Sometimes finding gems in the Bible is just as easy because they are just there on the surface and all we have to do is read the text. Such is the case in the sixteenth chapter of First Samuel. Here we find a great contrast between the nature of the infinite God and the limited ways of men and women. It is important when making such discoveries that we note them well and reminder ourselves how in so many ways God views things much differently than we do.

Last week, we saw how, in His providential grace, the Lord allowed Israel to have a king. They had rejected and forsaken God as their King and chosen to be like all the other nations around them in having a human king to reign over them. The king who was anointed to rule over them was Saul, the son of Kish from Israel’s tribe of Benjamin. Saul gave every appearance of being a good choice for Israel’s king, but he had a fatal flaw that continued to surface. It was for this flaw that the Lord eventually rejected Saul as being the king and raised up another to take his place.

Saul’s sinful pattern was seen when an enemy invaded Israel and he called up an army to confront them and drive them out of the land. Samuel had ordered Saul to wait seven days and then he would arrive to make sacrifices and call upon the Lord to grant Israel the victory. As Saul waited for the appointed time, parts of his army began to leave and return to their homes. Saul grew impatient and finally conducted the sacrifice himself. As soon as he was finished, Samuel appeared and confronted him for his disobedience. As a consequence of his action, Saul’s dynasty was ended and Samuel told him that God had found a man after his own heart to replace him.

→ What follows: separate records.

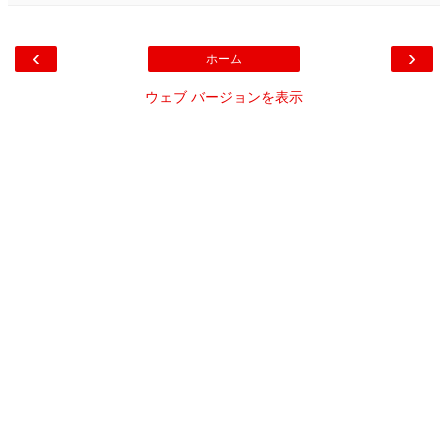
‹
›
ホーム
ウェブ バージョンを表示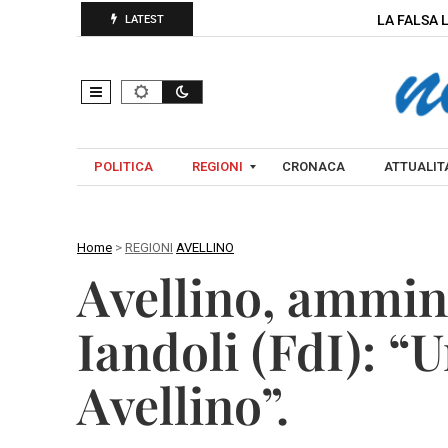
LA FALSA 
LATEST
POLITICA
REGIONI
CRONACA
ATTUALITA
Home
>
REGIONI
AVELLINO
C
Avellino, ammini
A
A
M
V
Iandoli (FdI): “
P
E
A
L
Avellino”.
N
L
I
I
A
N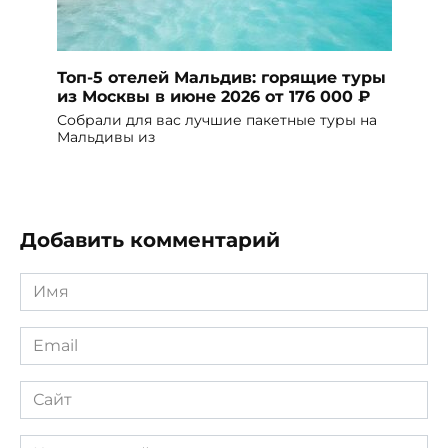
Топ-5 отелей Мальдив: горящие туры
из Москвы в июне 2026 от 176 000 ₽
Собрали для вас лучшие пакетные туры на
Мальдивы из
Добавить комментарий
Имя
*
Email
*
Сайт
Комментарий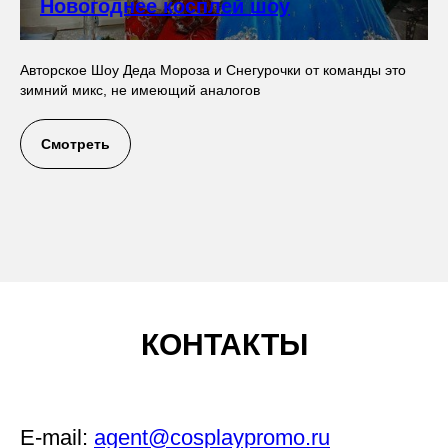
Новогоднее косплей шоу
Авторское Шоу Деда Мороза и Снегурочки от команды это
зимний микс, не имеющий аналогов
Смотреть
КОНТАКТЫ
E-mail:
agent@cosplaypromo.ru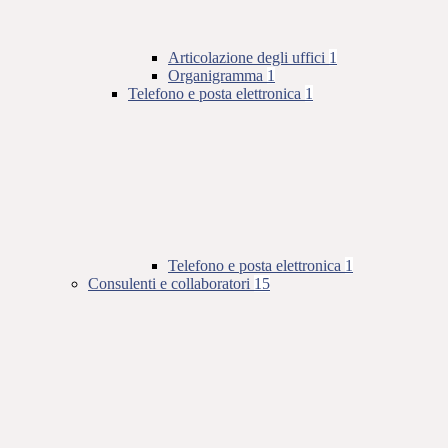
Articolazione degli uffici
1
Organigramma
1
Telefono e posta elettronica
1
Telefono e posta elettronica
1
Consulenti e collaboratori
15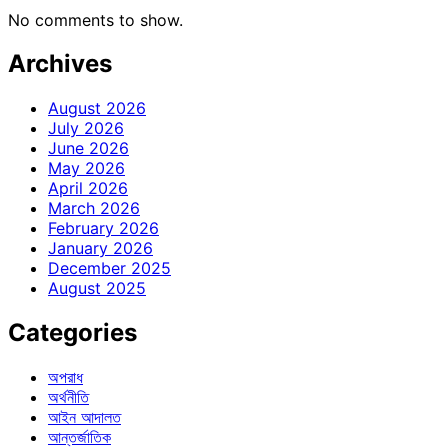
No comments to show.
Archives
August 2026
July 2026
June 2026
May 2026
April 2026
March 2026
February 2026
January 2026
December 2025
August 2025
Categories
অপরাধ
অর্থনীতি
আইন আদালত
আন্তর্জাতিক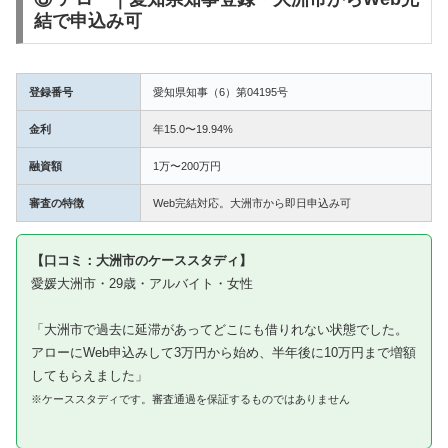
結で申込み可
登録番号
愛知県知事（6）第04195号
金利
年15.0〜19.94%
融資額
1万〜200万円
審査の特徴
Web完結対応。大洲市から即日申込み可
【口コミ：大洲市のケーススタディ】
愛媛大洲市・29歳・アルバイト・女性
「大洲市で過去に延滞があってどこにも借りれない状態でした。
アローにWeb申込みして3万円から始め、半年後に10万円まで増額
してもらえました」
※ケーススタディです。審査通過を保証するものではありません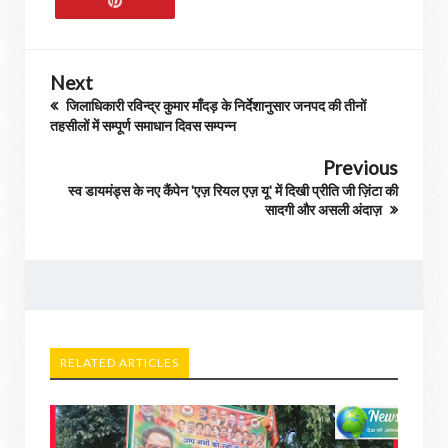
Next
जिलाधिकारी रविन्द्र कुमार माँदड़ के निर्देशानुसार जनपद की तीनों
तहसीलों में सम्पूर्ण समाधान दिवस सम्पन्न
Previous
स्व डायमंड्स के नए कैंपेन 'एज़ रियल एज़ यू' में दिखी प्रीति जी ज़िंटा की
सादगी और असली अंदाज़
RELATED ARTICLES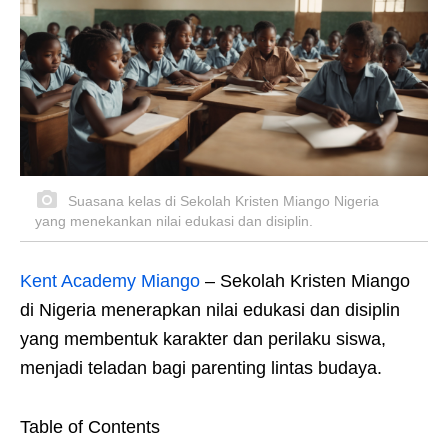
Suasana kelas di Sekolah Kristen Miango Nigeria
yang menekankan nilai edukasi dan disiplin.
Kent Academy Miango
– Sekolah Kristen Miango
di Nigeria menerapkan nilai edukasi dan disiplin
yang membentuk karakter dan perilaku siswa,
menjadi teladan bagi parenting lintas budaya.
Table of Contents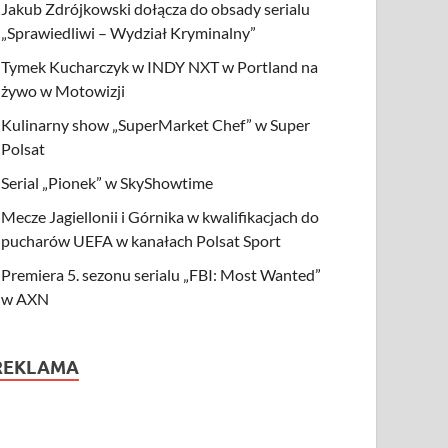
Jakub Zdrójkowski dołącza do obsady serialu
„Sprawiedliwi – Wydział Kryminalny”
Tymek Kucharczyk w INDY NXT w Portland na
żywo w Motowizji
Kulinarny show „SuperMarket Chef” w Super
Polsat
Serial „Pionek” w SkyShowtime
Mecze Jagiellonii i Górnika w kwalifikacjach do
pucharów UEFA w kanałach Polsat Sport
Premiera 5. sezonu serialu „FBI: Most Wanted”
w AXN
REKLAMA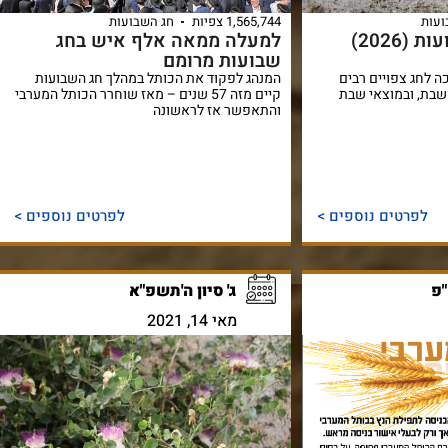
ועות
1,565,744 צפיות
חג השבועות
היערכות לחג שבועות (2026)
למעלה ממאה אלף איש בחג
שבועות מרומם
 לחג צפויים רבים
המנהג לפקוד את הכותל במהלך חג השבועות
שבת, ובמוצאי שבת
קיים מזה 57 שנים – מאז שוחרר הכותל המערבי
והתאפשר אז לראשונה
לפרטים נוספים >
לפרטים נוספים >
"פ
ג' סיון ה'תשפ"א
מאי 14, 2021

Later, God sent Saul on a mission to destroy the people of Amalek because of their wicked ways. Saul was given specific orders to completely destroy Amalek because they had come under divine judgment for fighting against Israel as they journeyed from Egypt years earlier. However, when Saul saw the valuable sheep and oxen, he spared them, and later, when Samuel confronted him, at first he lied and then he blamed the people who were with him. Now, God completely rejected Saul because of his arrogant disobedience. At this time, God sent Samuel to anoint Saul’s replacement.

The rest of the book of First Samuel is an account of the decline of Saul and the rise of David. God’s Word gives a clear picture of the reason for Saul’s rejection. We read in 1 Chronicles 10:13-14, “So Saul died for his trespass which he committed against the Lord, because of the word of the Lord which he did not keep; and also because he asked counsel of a medium, making inquiry of it, and did not inquire of the Lord. Therefore He killed him and turned the kingdom to David the son of Jesse.” It was God’s will that the king of Israel reign under His sovereign control and Saul was rejected because he refused to obey God. Instead, he ruled as if he were autonomous and sovereign himself. So, God found a man who was willing to serve the Lord.

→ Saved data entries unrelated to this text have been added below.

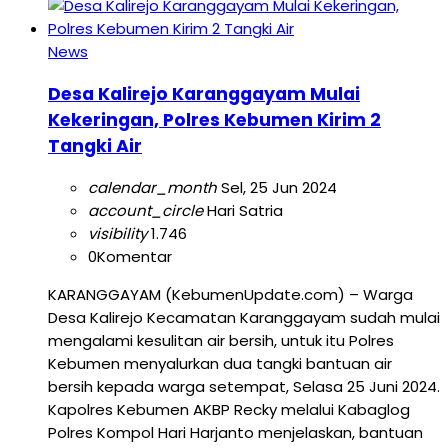
News
Desa Kalirejo Karanggayam Mulai
Kekeringan, Polres Kebumen Kirim 2
Tangki Air
calendar_month
Sel, 25 Jun 2024
account_circle
Hari Satria
visibility
1.746
0
Komentar
KARANGGAYAM (KebumenUpdate.com) – Warga
Desa Kalirejo Kecamatan Karanggayam sudah mulai
mengalami kesulitan air bersih, untuk itu Polres
Kebumen menyalurkan dua tangki bantuan air
bersih kepada warga setempat, Selasa 25 Juni 2024.
Kapolres Kebumen AKBP Recky melalui Kabaglog
Polres Kompol Hari Harjanto menjelaskan, bantuan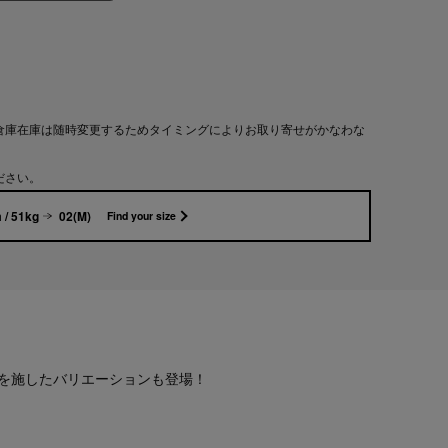
倉庫在庫は随時変更するためタイミングによりお取り寄せがかなわな
ださい。
 / 51kg
02(M)
Find your size
を施したバリエーションも登場！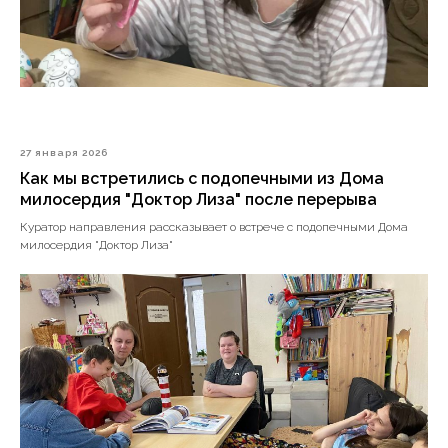
27 января 2026
Как мы встретились с подопечными из Дома
милосердия "Доктор Лиза" после перерыва
Куратор направления рассказывает о встрече с подопечными Дома
милосердия "Доктор Лиза"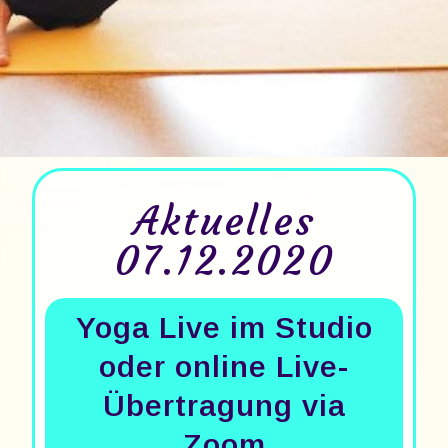
Aktuelles
07.12.2020
Yoga Live im Studio
oder online Live-
Übertragung via
Zoom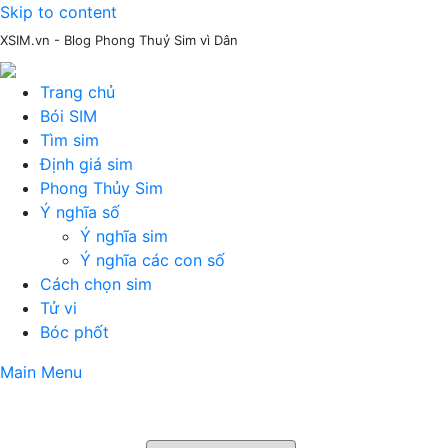
Skip to content
XSIM.vn - Blog Phong Thuỷ Sim vì Dân
Trang chủ
Bói SIM
Tìm sim
Định giá sim
Phong Thủy Sim
Ý nghĩa số
Ý nghĩa sim
Ý nghĩa các con số
Cách chọn sim
Tử vi
Bóc phốt
Main Menu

About David, the Apostle Paul would say, “After [God] had removed [Saul], He raised up David to be their king, concerning whom He also testified and said, ‘I HAVE FOUND DAVID the son of Jesse, A MAN AFTER MY HEART, who will do all My will.’” (Acts 13:22) What made David different was that he would obey God’s will.

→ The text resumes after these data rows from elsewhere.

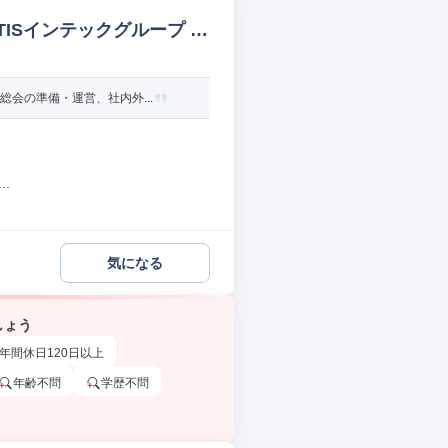
ISインテックグループ w
会の準備・運営、社内外...
.
気になる
しょう
年間休日120日以上
年齢不問
学歴不問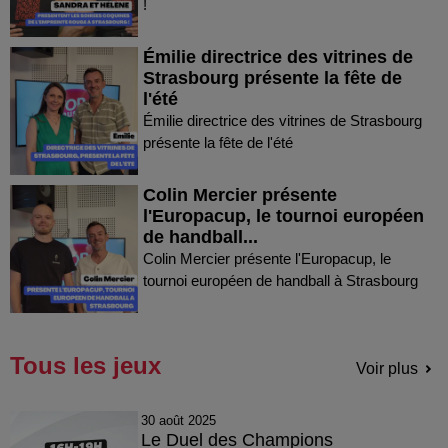
!
Émilie directrice des vitrines de
Strasbourg présente la fête de
l'été
Émilie directrice des vitrines de Strasbourg
présente la fête de l'été
Colin Mercier présente
l'Europacup, le tournoi européen
de handball...
Colin Mercier présente l'Europacup, le
tournoi européen de handball à Strasbourg
Tous les jeux
Voir plus
30 août 2025
Le Duel des Champions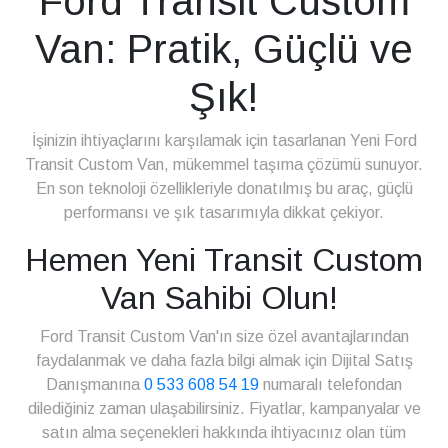
Ford Transit Custom
Van: Pratik, Güçlü ve
Şık!
İşinizin ihtiyaçlarını karşılamak için tasarlanan Yeni Ford
Transit Custom Van, mükemmel taşıma çözümü sunuyor.
En son teknoloji özellikleriyle donatılmış bu araç, güçlü
performansı ve şık tasarımıyla dikkat çekiyor.
Hemen Yeni Transit Custom
Van Sahibi Olun!
Ford Transit Custom Van'ın size özel avantajlarından
faydalanmak ve daha fazla bilgi almak için Dijital Satış
Danışmanına
0 533 608 54 19
numaralı telefondan
dilediğiniz zaman ulaşabilirsiniz. Fiyatlar, kampanyalar ve
satın alma seçenekleri hakkında ihtiyacınız olan tüm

David was not perfect. He was challenged by a sin nature as are all men and women. Long after his reign was over it was written about him, “David did what was right in the sight of the Lord, and had not turned aside from anything that He commanded him all the days of his life, except in the case of Uriah the Hittite.” (1 Kings 15:5)

Today we will travel with Samuel to Bethlehem–yes, the very same Bethlehem where Jesus Christ will be born in just over a thousand years. It is the town of Boaz, Ruth, and Naomi and the home of Jesse, Boaz and Ruth’s grandson. It is also the home of David and he is out on the lonely hills tending his flock of sheep. It is David the shepherd that God summons to be the next king. David is God’s choice and we will discover four aspects of God’s choice.


God Sent Samuel to Bethlehem. Even though Samuel knew God had rejected Saul, he still grieved over this loss and failure. He had high hopes for Saul, but Saul had small spiritual appetites and little interest in developing a relationship with the living God. Samuel had sorrow and contrition because of the bigger picture. What would this mean to the nation of Israel? What would this mean to their worship and obedience of the Lord?

God personally intervened in Samuel’s grief by sending him on another mission. By now, Samuel was old and yet serving the Lord was still his passion. God’s words are simple and direct, “Fill up your horn with oil and go to Bethlehem.” The purpose of Samuel’s mission was to anoint the next king. The darkness of Saul’s disappointing character faded and the blazing light of God’s purpose began to shine.

God Protected Samuel from Saul’s Revenge. Sometimes, serving the Lord comes with risk. Such was Samuel’s dilemma. How does he go about anointing the current king’s successor? What if Saul finds out? He will undoubtedly attempt to stop Samuel and probably kill him for treason or disloyalty. God protected Samuel from Saul’s suspicious nature and wrath by sending Samuel to make a sacrifice in Bethlehem. In those days, such sacrifices were common. People would often invite members of Israel’s priesthood to join them in consecrating a feast of thanksgiving for the Lord for His provision in their lives. Samuel could offer the sacrifice without drawing attention to himself.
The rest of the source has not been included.